** Activity **
In the entries below, find the line with "Правила применения рекомендательных" and the line with "ce. Szykowane są nowe prog"; copy them and every line between them exactly, but not the pictures.
══════
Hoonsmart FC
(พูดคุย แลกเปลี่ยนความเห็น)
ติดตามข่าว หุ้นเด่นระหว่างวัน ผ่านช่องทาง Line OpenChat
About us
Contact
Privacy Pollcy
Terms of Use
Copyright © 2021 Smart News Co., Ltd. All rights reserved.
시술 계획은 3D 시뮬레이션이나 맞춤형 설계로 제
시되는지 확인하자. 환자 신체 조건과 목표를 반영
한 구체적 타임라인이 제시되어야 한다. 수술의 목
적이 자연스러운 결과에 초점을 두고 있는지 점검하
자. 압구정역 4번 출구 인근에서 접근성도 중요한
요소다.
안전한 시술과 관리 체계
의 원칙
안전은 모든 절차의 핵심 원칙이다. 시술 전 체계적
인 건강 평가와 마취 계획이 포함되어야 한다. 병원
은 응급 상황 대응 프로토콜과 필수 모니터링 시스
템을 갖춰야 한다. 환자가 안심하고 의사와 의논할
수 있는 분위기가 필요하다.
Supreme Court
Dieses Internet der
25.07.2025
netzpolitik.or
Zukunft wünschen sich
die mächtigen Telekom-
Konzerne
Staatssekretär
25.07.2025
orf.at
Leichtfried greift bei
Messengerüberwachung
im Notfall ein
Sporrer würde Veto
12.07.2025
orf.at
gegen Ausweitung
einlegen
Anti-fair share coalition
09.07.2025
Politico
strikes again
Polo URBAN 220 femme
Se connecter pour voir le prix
══════
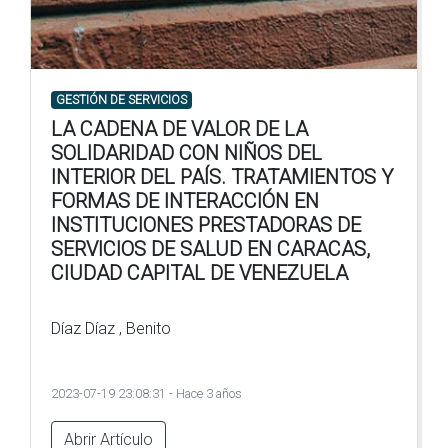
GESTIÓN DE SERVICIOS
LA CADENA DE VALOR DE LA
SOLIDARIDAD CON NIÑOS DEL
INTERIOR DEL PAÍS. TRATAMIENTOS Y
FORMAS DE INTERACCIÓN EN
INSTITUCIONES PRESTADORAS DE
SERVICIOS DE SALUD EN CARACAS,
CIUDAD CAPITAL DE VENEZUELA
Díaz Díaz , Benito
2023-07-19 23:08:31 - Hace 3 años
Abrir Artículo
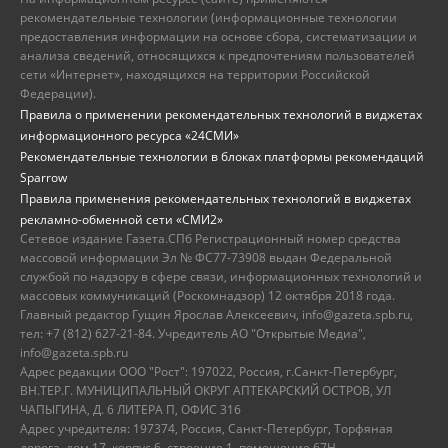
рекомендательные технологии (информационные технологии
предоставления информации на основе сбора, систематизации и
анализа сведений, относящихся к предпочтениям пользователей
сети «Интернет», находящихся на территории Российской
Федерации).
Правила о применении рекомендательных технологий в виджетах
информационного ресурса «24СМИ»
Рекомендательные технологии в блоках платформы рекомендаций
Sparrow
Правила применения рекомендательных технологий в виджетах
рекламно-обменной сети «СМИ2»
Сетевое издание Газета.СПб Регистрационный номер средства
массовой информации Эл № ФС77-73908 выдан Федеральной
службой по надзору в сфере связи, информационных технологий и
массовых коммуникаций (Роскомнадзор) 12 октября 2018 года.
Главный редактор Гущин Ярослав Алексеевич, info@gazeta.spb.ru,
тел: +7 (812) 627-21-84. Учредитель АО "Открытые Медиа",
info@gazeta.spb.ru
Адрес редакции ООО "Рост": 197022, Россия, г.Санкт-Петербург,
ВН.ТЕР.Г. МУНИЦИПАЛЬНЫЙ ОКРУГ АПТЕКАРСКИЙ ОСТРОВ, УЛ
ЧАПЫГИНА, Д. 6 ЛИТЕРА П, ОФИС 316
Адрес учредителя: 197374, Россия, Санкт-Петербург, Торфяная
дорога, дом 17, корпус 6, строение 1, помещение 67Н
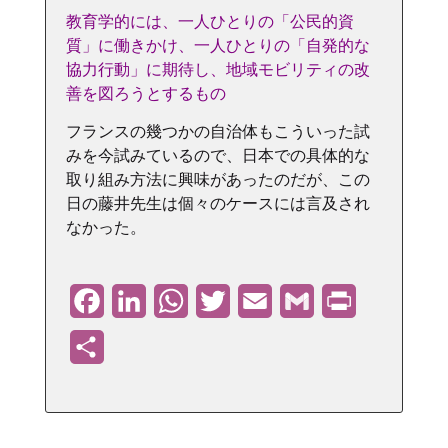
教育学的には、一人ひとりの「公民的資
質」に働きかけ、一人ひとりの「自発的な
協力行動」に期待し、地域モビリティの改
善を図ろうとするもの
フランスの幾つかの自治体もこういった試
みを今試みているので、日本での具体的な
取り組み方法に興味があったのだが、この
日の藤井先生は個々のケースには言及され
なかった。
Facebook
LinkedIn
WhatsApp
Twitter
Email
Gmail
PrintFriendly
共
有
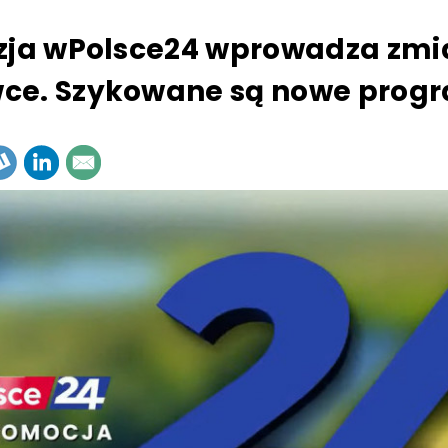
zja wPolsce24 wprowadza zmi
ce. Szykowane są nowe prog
══════
** Exercise result **
Правила применения рекомендательных технологий в виджетах
рекламно-обменной сети «СМИ2»
Сетевое издание Газета.СПб Регистрационный номер средства
массовой информации Эл № ФС77-73908 выдан Федеральной
службой по надзору в сфере связи, информационных технологий и
массовых коммуникаций (Роскомнадзор) 12 октября 2018 года.
Главный редактор Гущин Ярослав Алексеевич, info@gazeta.spb.ru,
тел: +7 (812) 627-21-84. Учредитель АО "Открытые Медиа",
info@gazeta.spb.ru
Адрес редакции ООО "Рост": 197022, Россия, г.Санкт-Петербург,
ВН.ТЕР.Г. МУНИЦИПАЛЬНЫЙ ОКРУГ АПТЕКАРСКИЙ ОСТРОВ, УЛ
ЧАПЫГИНА, Д. 6 ЛИТЕРА П, ОФИС 316
Адрес учредителя: 197374, Россия, Санкт-Петербург, Торфяная
дорога, дом 17, корпус 6, строение 1, помещение 67Н
教育学的には、一人ひとりの「公民的資
質」に働きかけ、一人ひとりの「自発的な
協力行動」に期待し、地域モビリティの改
善を図ろうとするもの
フランスの幾つかの自治体もこういった試
みを今試みているので、日本での具体的な
取り組み方法に興味があったのだが、この
日の藤井先生は個々のケースには言及され
なかった。
Facebook
LinkedIn
WhatsApp
Twitter
Email
Gmail
PrintFriendly
共
有
zja wPolsce24 wprowadza zmi
ce. Szykowane są nowe prog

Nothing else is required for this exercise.